Opinion

Newsom’s chance: A State of the State that targets housing

Homes under construction in Riverside. (Photo: Orange Grove, via Shutterstock)

The California Senate had just voted to defeat the state’s highest profile housing bill, Senate Bill (SB) 50, on January 30 when Senate President Pro Tem Toni Atkins quickly rose to address her members.

“The status quo cannot stand,” she told the chamber.

We at the California Association of Realtors® agree as well. That’s why as CAR president, I join more than 200,000 real estate professionals throughout the state in calling for Gov. Gavin Newsom to lead a dramatic change in California’s housing policy before the end of this legislative session.

Indeed, the status quo cannot stand.

We need a bold housing production bill in 2020 – but we can’t do that without strong leadership from the governor.

The governor’s State of the State address is his opportunity to call for all Californians to join him in treating our housing shortage aggressively and to get serious about increasing housing supply. As Sen. Scott Wiener (D-San Francisco) has said, it’s time to stop “nibbling around the edges.”California must also tackle the burdensome permitting process that stifles new housing development and increases costs.

We need a bold housing production bill in 2020 – but we can’t do that without strong leadership from the governor. To achieve his vision of a “California for All,” we need his voice to join ours and others from all walks of life who call for prioritizing supply solutions to address our severe housing shortage. The State of the State provides a timely platform to call upon our state’s legislative leaders and members to rally together to push past the current challenges to advance a bold, progressive housing agenda that embraces policies that increase the housing supply.

What do we mean by supply solutions? Quite simply: zoning, permitting and fee certainty.

While SB 50 was defeated, it provided a strong foundation for similar legislation which addresses the relationship between zoning and supply. The ultimate goal of Sen. Wiener’s housing bill was to increase housing stock near transit and major employment hubs.
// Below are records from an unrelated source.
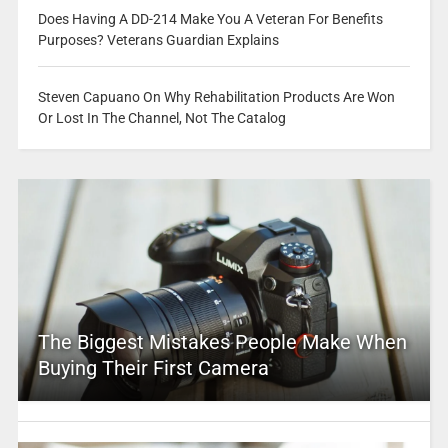
Does Having A DD-214 Make You A Veteran For Benefits
Purposes? Veterans Guardian Explains
Steven Capuano On Why Rehabilitation Products Are Won
Or Lost In The Channel, Not The Catalog
The Biggest Mistakes People Make When
Buying Their First Camera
It’s a common-sense solution to our housing crisis to build homes near transit and jobs so we can create more livable communities and cut down on commute times that are getting longer by the day.

In the Bay Area, SB 50 would have quadrupled potential housing units and increased potential affordable housing units by 500 percent. That’s the kind of bold zoning reform we need, and we hope the governor will put his support behind a similar bill this year.

This is made all the more urgent when considering that for seven years straight, more people have left the Golden State than moved here.

California must also tackle the burdensome permitting process that stifles new housing development and increases costs. This begins with reducing high impact fees that can range between 6 percent to 18 percent of a home’s sales price. Last year, UC Berkeley released a study commissioned by the Legislature that found these fees vary widely and lack transparency. This year, we should take the next step by fixing the state’s broken fee system and making it easier to build new homes.

Lastly, all of the reforms in the world won’t do much unless we back them up with accountability. One of the primary drivers of the housing crisis is local governments that refuse to build the housing we need. We must do everything we can to stop unreasonable “not-in-my-backyard” laws that only exacerbate the crisis we’re in. Gov. Newsom has already taken a lead role by taking cities to court when they fail to approve reasonable and responsible housing developments.

The housing shortage will only worsen if we don’t act this year to increase the housing supply. Poll after poll shows housing costs continue to be Californians’ No. 1 concern. The only way to reverse soaring home prices is by significantly increasing housing supply for both renters and homebuyers.

This is made all the more urgent when considering that for seven years straight, more people have left the Golden State than moved here. Indeed, a bright future for our kids and grandkids relies on addressing our housing shortage.

That work begins with Gov. Newsom’s State of the State address. It’s the right time and forum to reset, push beyond the status quo, and make 2020 the year of housing supply in California. REALTORS® stand ready to support the administration and legislative leaders in passing a bold housing supply agenda. Our state’s future prosperity demands it. Let’s get to work, together, for all Californians.

Editor’s Note: 
Jeanne Radsick, a Bakersfield Realtor®, is president of the California Association of Realtors®.